◆ What is being asked: Write out each record in full and exactly as given. Skip any pictures.

(Dataset entries)
○ ○ ○
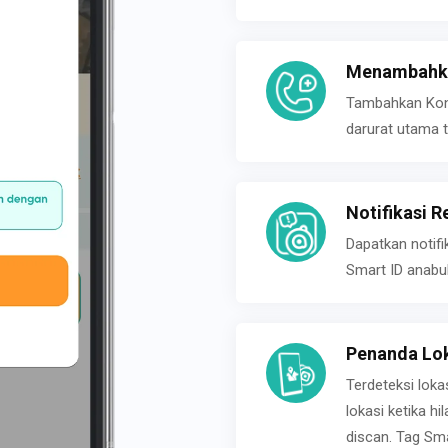
Menambahka
Tambahkan Konta
darurat utama t
Notifikasi R
Dapatkan notifi
Smart ID anabu
Penanda Lok
Terdeteksi loka
lokasi ketika h
discan. Tag Sma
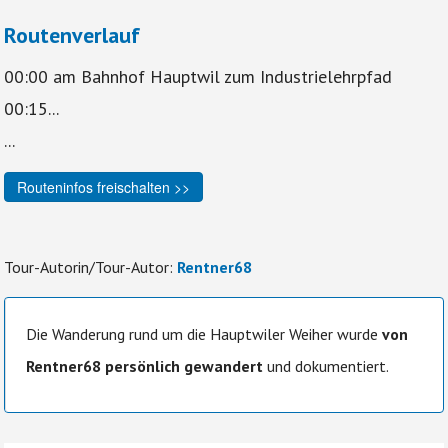
Routenverlauf
00:00 am Bahnhof Hauptwil zum Industrielehrpfad
00:15...
...
Routeninfos freischalten >>
Tour-Autorin/Tour-Autor:
Rentner68
Die Wanderung rund um die Hauptwiler Weiher wurde
von
Rentner68 persönlich gewandert
und dokumentiert.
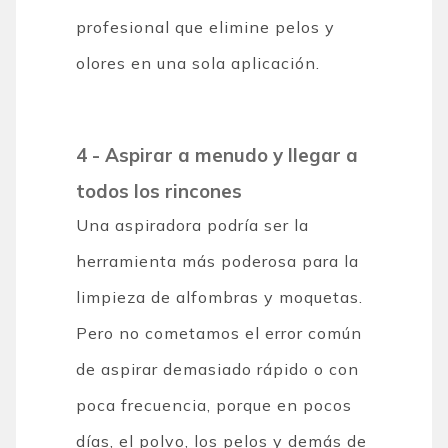
profesional que elimine pelos y
olores en una sola aplicación.
4 - Aspirar a menudo y llegar a
todos los rincones
Una aspiradora podría ser la
herramienta más poderosa para la
limpieza de alfombras y moquetas.
Pero no cometamos el error común
de aspirar demasiado rápido o con
poca frecuencia, porque en pocos
días, el polvo, los pelos y demás de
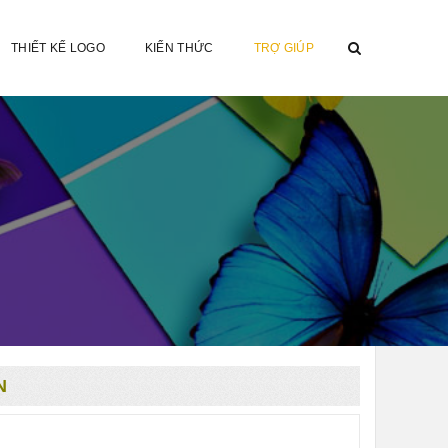
THIẾT KẾ LOGO
KIẾN THỨC
TRỢ GIÚP
N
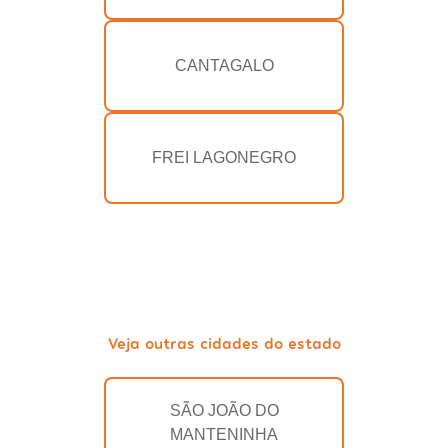
CANTAGALO
FREI LAGONEGRO
Veja outras cidades do estado
SÃO JOÃO DO
MANTENINHA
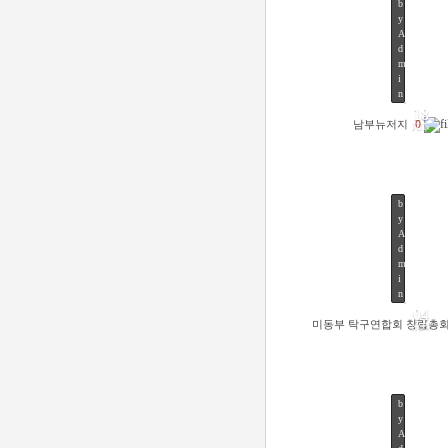
b
y
A
d
m
48
i
n
18
남부뉴저지
0
JUN
b
y
A
d
m
46
i
n
04
미동부 탁구연합회 창립총
NOV
b
y
A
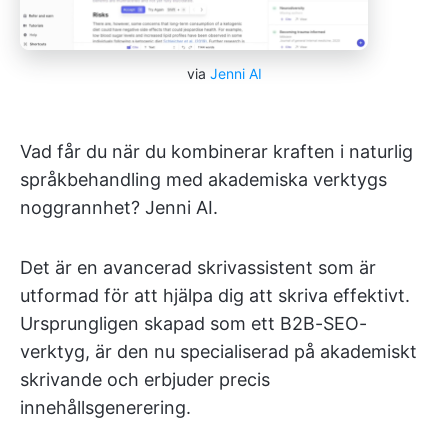
via
Jenni AI
Vad får du när du kombinerar kraften i naturlig
språkbehandling med akademiska verktygs
noggrannhet? Jenni AI.
Det är en avancerad skrivassistent som är
utformad för att hjälpa dig att skriva effektivt.
Ursprungligen skapad som ett B2B-SEO-
verktyg, är den nu specialiserad på akademiskt
skrivande och erbjuder precis
innehållsgenerering.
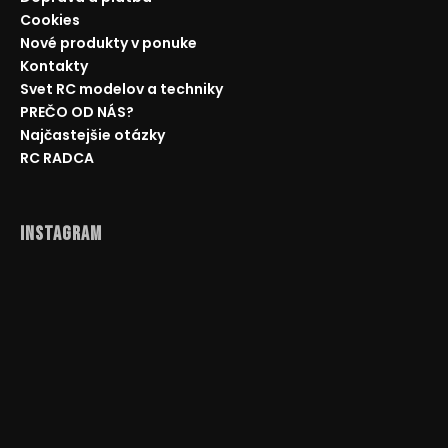
Cookies
Nové produkty v ponuke
Kontakty
Svet RC modelov a techniky
PREČO OD NÁS?
Najčastejšie otázky
RC RADCA
Instagram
○ ○ ○
◆ Finished exercise:
Menambahka
Tambahkan Konta
darurat utama t
Notifikasi R
Dapatkan notifi
Smart ID anabu
Penanda Lok
Terdeteksi loka
lokasi ketika h
discan. Tag Sma
Routenverlauf
00:00 am Bahnhof Hauptwil zum Industrielehrpfad
00:15...
...
Routeninfos freischalten >>
Tour-Autorin/Tour-Autor:
Rentner68
Die Wanderung rund um die Hauptwiler Weiher wurde
von
Rentner68 persönlich gewandert
und dokumentiert.
profesional que elimine pelos y
olores en una sola aplicación.
4 - Aspirar a menudo y llegar a
todos los rincones
Una aspiradora podría ser la
herramienta más poderosa para la
limpieza de alfombras y moquetas.
Pero no cometamos el error común
de aspirar demasiado rápido o con
poca frecuencia, porque en pocos
días, el polvo, los pelos y demás de
THIẾT KẾ LOGO
KIẾN THỨC
TRỢ GIÚP
N
CANTAGALO
FREI LAGONEGRO
Veja outras cidades do estado
SÃO JOÃO DO
MANTENINHA
b
y
A
d
m
48
i
n
18
남부뉴저지
0
JUN
b
y
A
d
m
46
i
n
04
미동부 탁구연합회 창립총
NOV
b
y
A
via
Jenni AI
Vad får du när du kombinerar kraften i naturlig
språkbehandling med akademiska verktygs
noggrannhet? Jenni AI.
Det är en avancerad skrivassistent som är
utformad för att hjälpa dig att skriva effektivt.
Ursprungligen skapad som ett B2B-SEO-
verktyg, är den nu specialiserad på akademiskt
skrivande och erbjuder precis
innehållsgenerering.
Cookies
Nové produkty v ponuke
Kontakty
Svet RC modelov a techniky
PREČO OD NÁS?
Najčastejšie otázky
RC RADCA
Instagram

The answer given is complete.